2.5. In het bestreden besluit is vermeld dat de exploitant een einde kan maken aan de overtreding door het aanbrengen van een afvoerpijp overeenkomstig voorschrift 1.4.3, onder a, van het Besluit dan wel het plaatsen van een ontgeuringsinstallatie overeenkomstig voorschrift 1.4.3, onder b, van het Besluit. In voorschrift 1.4.3 zijn geen andere maatregelen dan voornoemd opgenomen om te voldoen aan het vereiste van voorschrift 1.4.2 van het Besluit. Het is aan de exploitant van de onderhavige inrichting om een keuze tussen deze maatregelen te maken.
Gelet op het vorengaande stelt de Afdeling vast dat verweerder in het bestreden besluit geen andere alternatieven kan aanbieden dan die genoemd in het bestreden besluit. Het beroep treft in zoverre geen doel.

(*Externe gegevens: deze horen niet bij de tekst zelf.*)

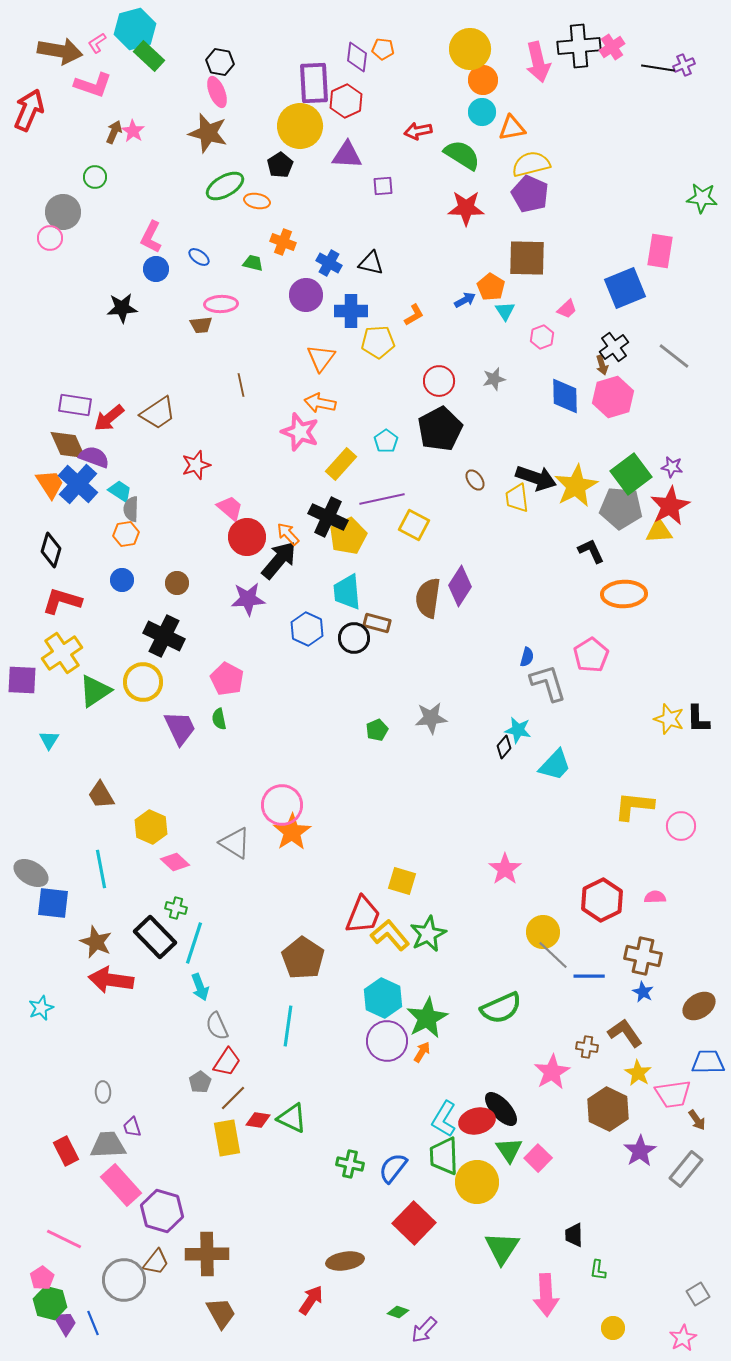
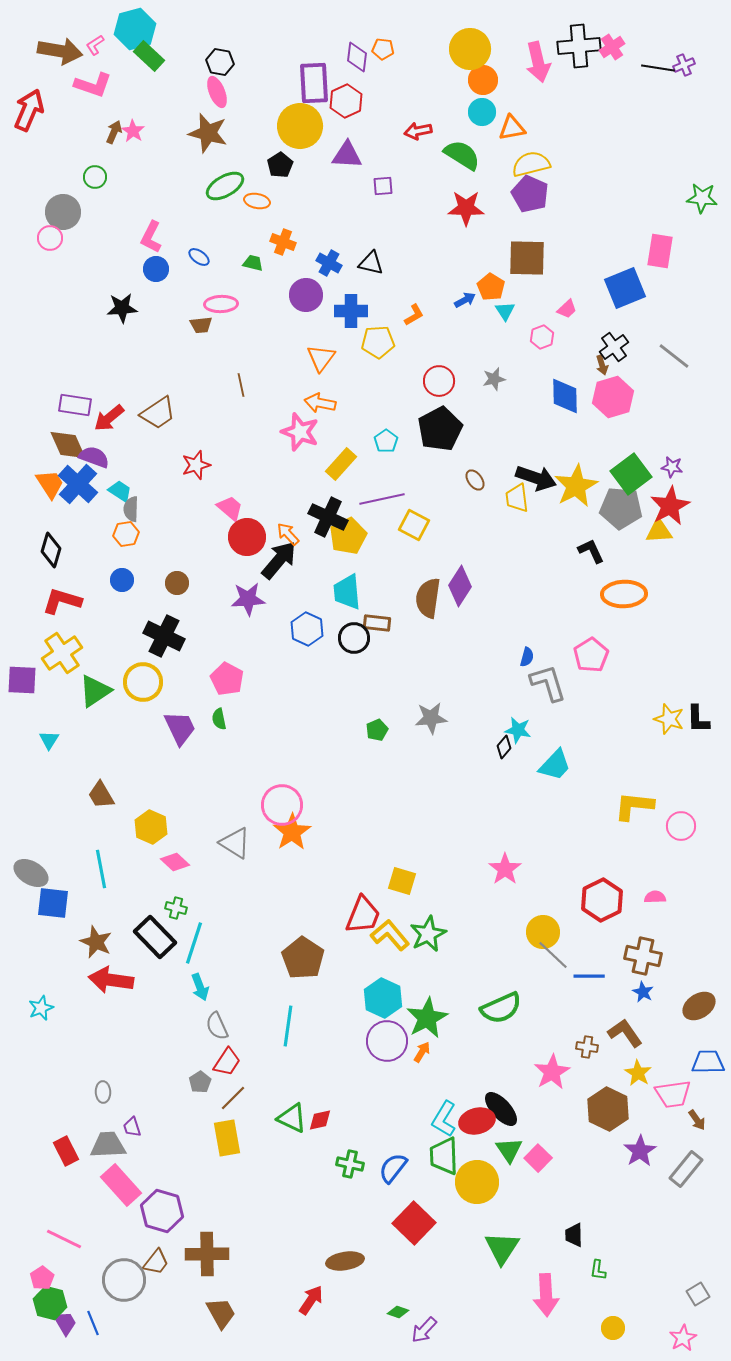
pink L-shape at (97, 43): moved 2 px left, 2 px down
brown rectangle at (377, 623): rotated 8 degrees counterclockwise
red diamond at (258, 1120): moved 62 px right; rotated 20 degrees counterclockwise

2.6. Over het betoog van appellanten dat verweerder hun hulp had moeten bieden bij de ‘handhaving’ van de bij de buren aanwezige luchtafvoerpijp, overweegt de Afdeling dat appellanten zelf verantwoordelijk zijn voor het naleven van de in het Besluit gestelde eisen. Niet is gebleken van omstandigheden waardoor niet aan voorschrift 1.4.2 van het Besluit kan worden voldaan. Dit bezwaar faalt.
2.7. Gelet op het vorenstaande en hetgeen overigens uit de stukken is gebleken ziet de Afdeling geen grond voor het oordeel dat verweerder, na afweging van de betrokken belangen, niet in redelijkheid heeft kunnen overgaan tot het opleggen van een last onder dwangsom.
2.8. Het beroep is ongegrond.
2.9. Voor een proceskostenveroordeling bestaat geen aanleiding.
De Afdeling bestuursrechtspraak van de Raad van State
Recht doende in naam der Koningin:
verklaart het beroep ongegrond.
Aldus vastgesteld door mr. W. Konijnenbelt, Lid van de enkelvoudige kamer, in tegenwoordigheid van mr. W. van Hardeveld, ambtenaar van Staat.